Bangladesh: American among militants killed
One of nine suspected militants killed in a police raid in Bangladesh this week was a Bangladeshi-American who was a friend of one of the gunmen who attacked a cafe on July 1 killing 22 people, the police said on Thursday.
The attack on the Holey Artisan Bakery, a cafe in Dhaka’s diplomatic quarter, was one of the most brazen militant assaults in the country’s history.
Most of the 22 people killed were foreigners and the police have been scouring the country for accomplices of the five gunmen who were all killed when the police ended the siege.
On Tuesday, the police raided a building in a Dhaka suburb and killed nine militants, who the police said were from the same domestic group as the cafe attackers, and who had been plotting their own similar attack.
Eight of the nine were identified from their fingerprints, which are taken when national identity cards are issued, and one turned out to be a wanted Bangladeshi-American, said Dhaka police spokesman Masudur Rahman.
“Shazad Rouf, 24, was an American passport holder and had been missing for six months,” Mr Rahman told Reuters.
Rouf’s father had filed a missing person report for him on Feb. 6, the spokesman said, adding that Rouf had been wanted by police on suspicion of plotting a subversive act. Also wanted in the same case was Nibras Islam, one of Rouf’s friends, who had been among the cafe attackers, Mr Rahman said.
Rouf was from a well-off family in Dhaka, Mr Rahman said, but added that he had no information on his US connection. A US embassy spokesman declined to comment. Islamic State claimed responsibility for the cafe attack but the government has dismissed suggestions the group has a presence in Bangladesh.

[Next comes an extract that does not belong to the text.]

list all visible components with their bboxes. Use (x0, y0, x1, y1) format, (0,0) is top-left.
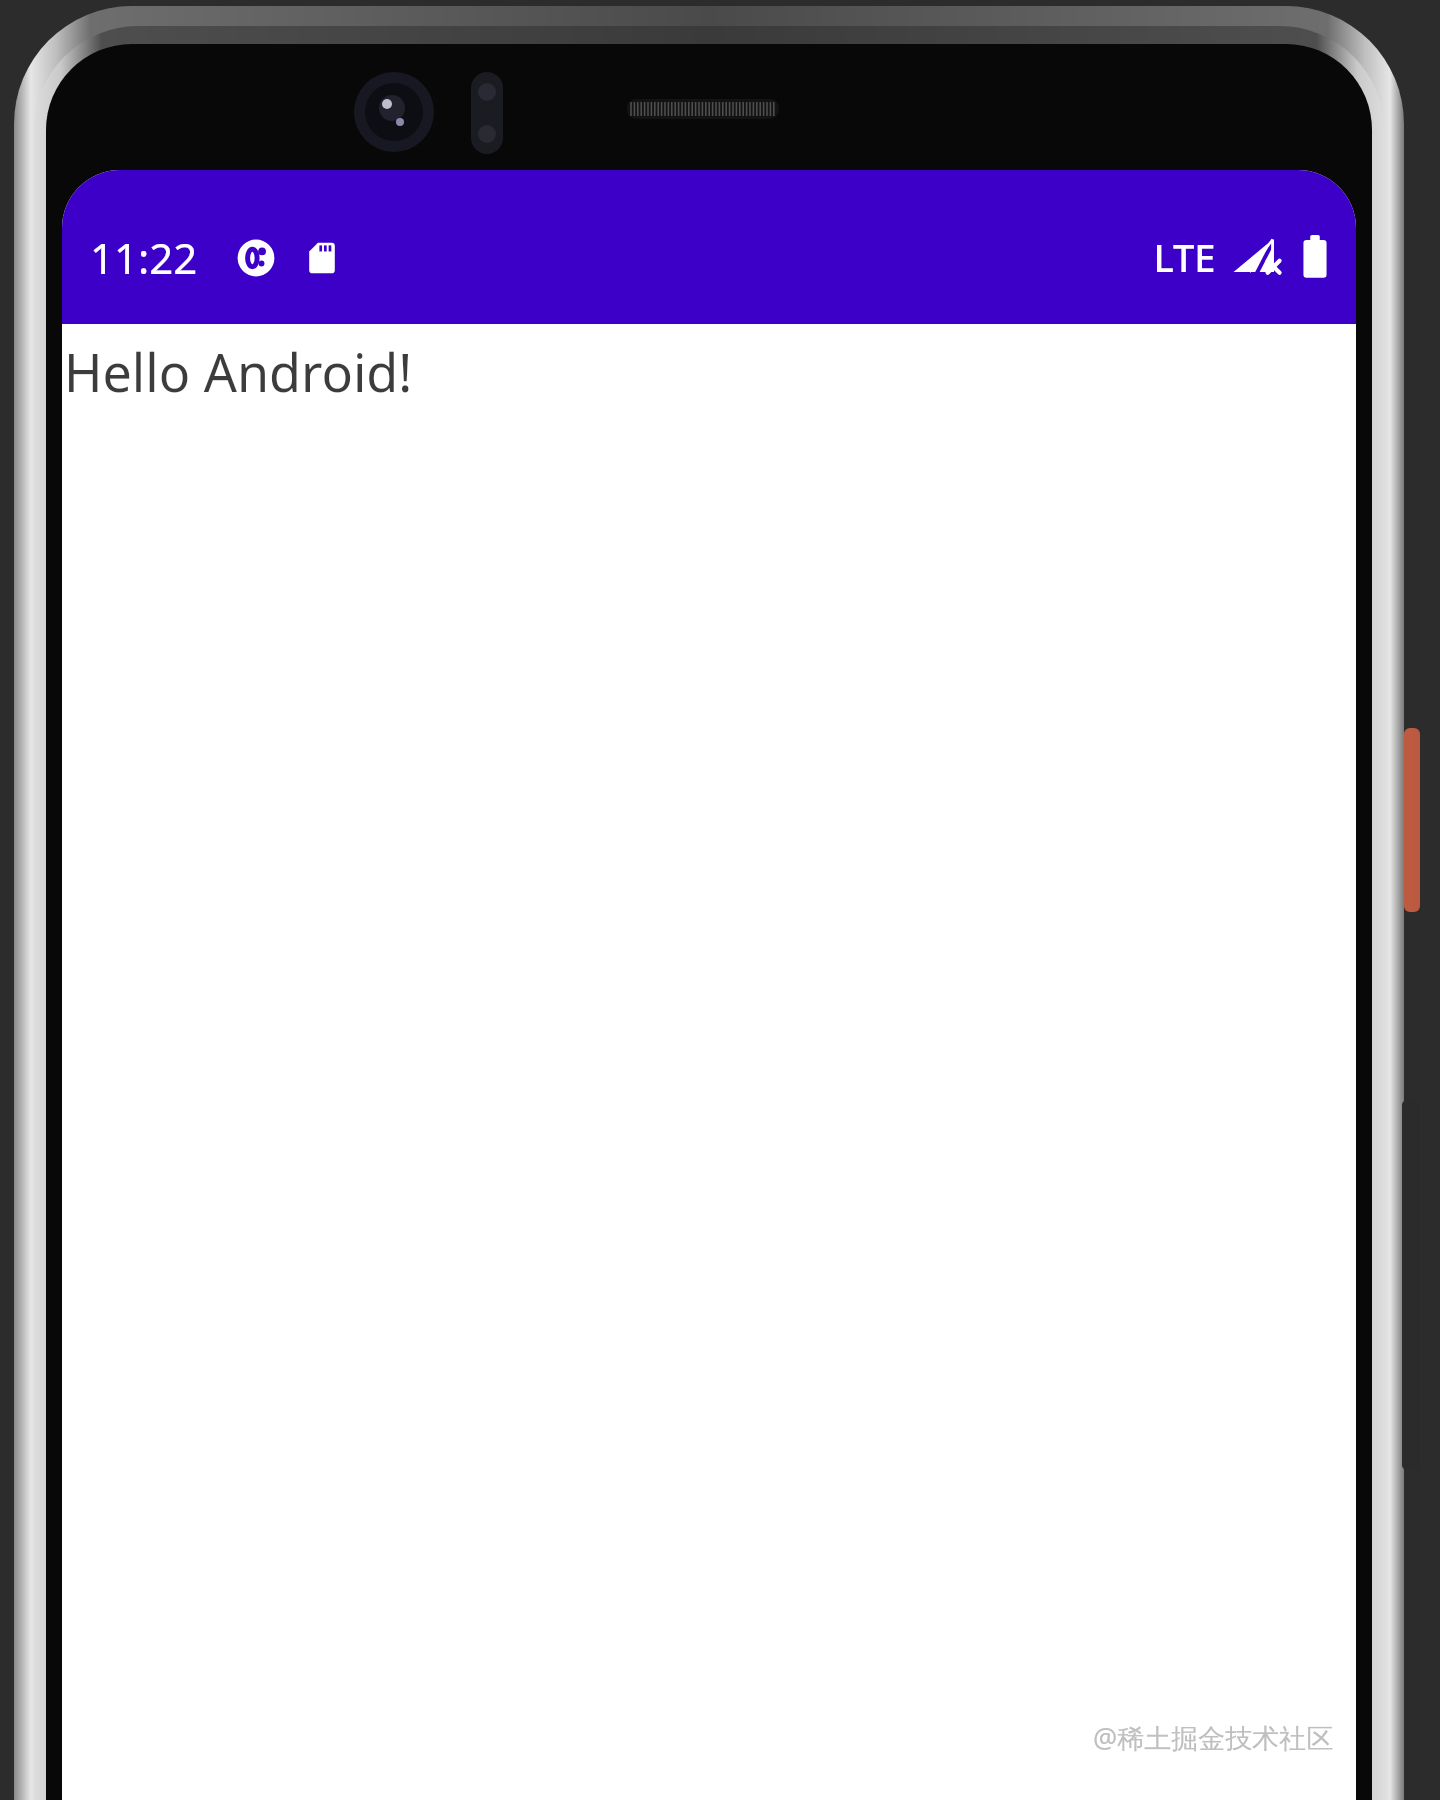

Authorities have blamed the banned domestic group, Jamaat-ul-Mujahideen Bangladesh, which has pledged allegiance to Islamic State, for the cafe attack. The police said another of the nine militants killed on Tuesday had been identified as the trainer of the cafe attackers. The man had been a religious student who had gone missing a year ago, counter-terrorism police chief Monirul Islam told a news conference. In the past year, al Qaeda and Islamic State have made competing claims over the killings of liberals and religious minorities in the mostly Muslim nation of 160 million. While authorities blame the violence on domestic militants, security experts say the scale of the attack suggested links to a trans-national network.